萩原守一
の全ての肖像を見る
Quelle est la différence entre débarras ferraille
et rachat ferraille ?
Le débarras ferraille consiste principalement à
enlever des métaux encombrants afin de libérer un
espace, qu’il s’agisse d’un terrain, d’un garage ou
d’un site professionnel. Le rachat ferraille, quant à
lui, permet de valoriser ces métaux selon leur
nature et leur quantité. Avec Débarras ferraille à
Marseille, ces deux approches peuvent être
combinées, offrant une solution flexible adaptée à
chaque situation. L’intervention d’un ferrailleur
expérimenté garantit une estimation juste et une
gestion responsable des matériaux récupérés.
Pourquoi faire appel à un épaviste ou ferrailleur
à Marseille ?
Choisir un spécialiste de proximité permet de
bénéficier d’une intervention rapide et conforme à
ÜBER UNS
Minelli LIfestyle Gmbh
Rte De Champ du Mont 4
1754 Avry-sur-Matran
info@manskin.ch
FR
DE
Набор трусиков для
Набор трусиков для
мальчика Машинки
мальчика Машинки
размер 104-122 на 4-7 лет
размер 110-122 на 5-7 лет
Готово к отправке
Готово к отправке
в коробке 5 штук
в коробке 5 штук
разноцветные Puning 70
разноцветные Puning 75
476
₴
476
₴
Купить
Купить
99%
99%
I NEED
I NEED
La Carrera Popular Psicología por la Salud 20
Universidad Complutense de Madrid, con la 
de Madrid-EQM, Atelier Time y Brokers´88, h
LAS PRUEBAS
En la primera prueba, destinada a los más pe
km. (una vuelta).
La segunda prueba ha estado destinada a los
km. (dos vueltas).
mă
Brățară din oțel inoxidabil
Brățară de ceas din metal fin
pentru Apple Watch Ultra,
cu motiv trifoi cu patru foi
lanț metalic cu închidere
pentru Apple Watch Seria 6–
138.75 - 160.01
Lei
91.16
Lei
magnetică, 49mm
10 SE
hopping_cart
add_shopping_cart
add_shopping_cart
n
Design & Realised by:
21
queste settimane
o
* * *
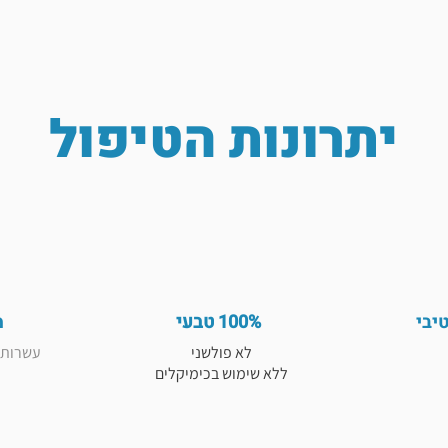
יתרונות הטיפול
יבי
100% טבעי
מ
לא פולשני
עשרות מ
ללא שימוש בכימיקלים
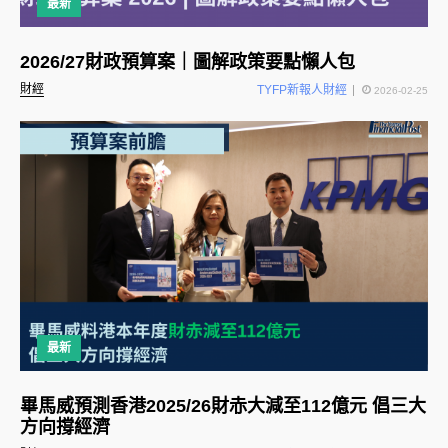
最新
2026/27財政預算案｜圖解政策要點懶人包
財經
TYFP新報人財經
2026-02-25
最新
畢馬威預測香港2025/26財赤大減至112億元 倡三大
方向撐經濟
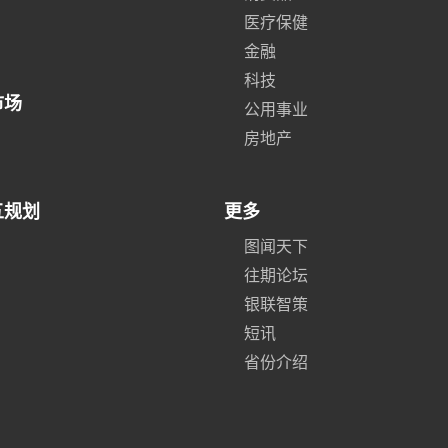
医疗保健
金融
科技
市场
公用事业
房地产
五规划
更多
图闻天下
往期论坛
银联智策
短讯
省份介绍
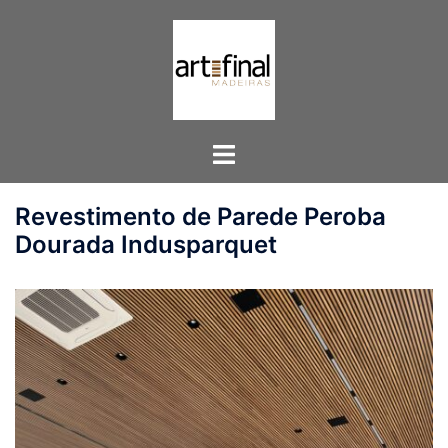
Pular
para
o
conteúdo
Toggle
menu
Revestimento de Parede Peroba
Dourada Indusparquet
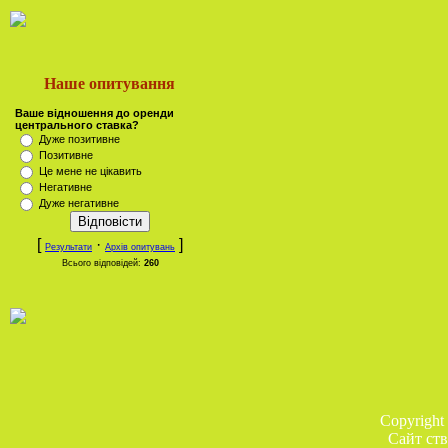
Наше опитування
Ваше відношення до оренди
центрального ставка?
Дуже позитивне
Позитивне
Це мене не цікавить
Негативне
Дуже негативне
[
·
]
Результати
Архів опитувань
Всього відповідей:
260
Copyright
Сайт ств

PROBLEM TO WORK ON >> The expected answer is one number: the count of lines in the listing that include the string "intervention".

RESPONSE AREA >> 2